Immer am 6. Januar wird in Argentinien das Fest der Heiligen Drei Könige (Caspar, Melchior und Balthasar) gefeiert. Ich erlebte die Feierlichkeiten im äußersten Norden des Landes, in Humahuaca, was zur Region Jujuy gehört.
Der Nordwesten Argentiniens, insbesondere die Region rund um die Quebrada de Humahuaca, unterscheidet sich kulturell und historisch stark vom Rest des Landes. Hier verschmelzen die von den Spaniern mitgebrachten katholischen Bräuche sehr intensiv mit alten andinen Traditionen. Die Kultur dort ist viel enger mit dem andinen Raum (wie Bolivien oder Peru) verwandt als mit den europäischen Prägungen in Buenos Aires.

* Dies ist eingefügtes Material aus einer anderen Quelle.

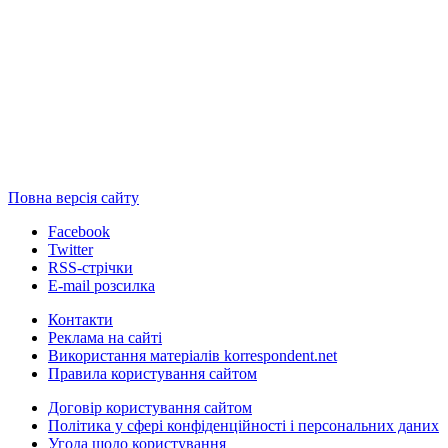
Повна версія сайту
Facebook
Twitter
RSS-стрічки
E-mail розсилка
Контакти
Реклама на сайті
Використання матеріалів korrespondent.net
Правила користування сайтом
Договір користування сайтом
Політика у сфері конфіденційності і персональних даних
Угода щодо користування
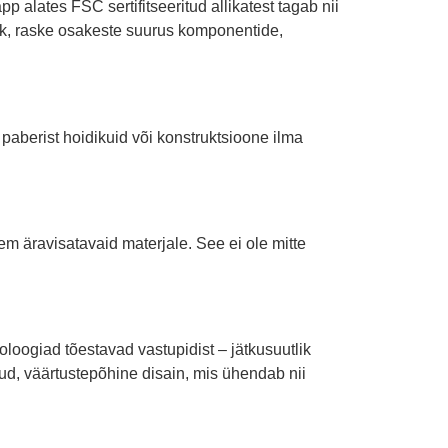
p alates FSC sertifitseeritud allikatest tagab nii
ejääk, raske osakeste suurus komponentide,
paberist hoidikuid või konstruktsioone ilma
m äravisatavaid materjale. See ei ole mitte
loogiad tõestavad vastupidist – jätkusuutlik
dud, väärtustepõhine disain, mis ühendab nii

Bedeutung der Kirche in Argentinien
Obwohl Argentinien nach wie vor stark katholisch geprägt ist und etwa 90 Prozent der Bevölkerung katholisch sind, nimmt die Zahl der praktizierenden Gläubigen weltweit ab – ein Trend, der auch hier sichtbar ist. Daran vermochte selbst die Wahl des in Buenos Aires geborenen Franziskus zum ersten nicht-europäischen Papst wenig zu ändern, zumal er seine von den Argentiniern ersehnte Reise in seine Heimat bislang nicht angetreten hat. Auch die Berufung von Priestern geht zurück, was seine Ursache nicht zuletzt in den Skandalen um sexuellen Missbrauch durch Geistliche und dessen jahrzehntelanger Vertuschung hat.
Zudem werden die Abschaffung des Zölibats und die Zulassung von Frauen zum Priestertum im Heimatland des Papstes intensiv diskutiert.
Trotzdem darf man die Bedeutung der katholischen Kirche in Lateinamerika nicht unterschätzen. Gerade bei der Armutsbekämpfung leistet sie eine wichtige Rolle. Der im Sommer 2020 an Covid verstorbene Armenpriester Basilico „Padre Bachi“ Britez war ein leuchtendes Beispiel dafür.
Doch zurück zu den Heiligen Drei Königen und der farbenfrohen Feier in Humahuaca.
Laut und bunt kommt uns die Parade entgegen. Nicht nur Kinder und Jugendliche tragen ihre besten Sachen. An allen Orten bemühen sich die Musiker, lauter zu spielen als ihre Kollegen auf der gegenüberliegenden Straßenseite. Kinder lutschen an ihrem selbstgemachten Wassereis.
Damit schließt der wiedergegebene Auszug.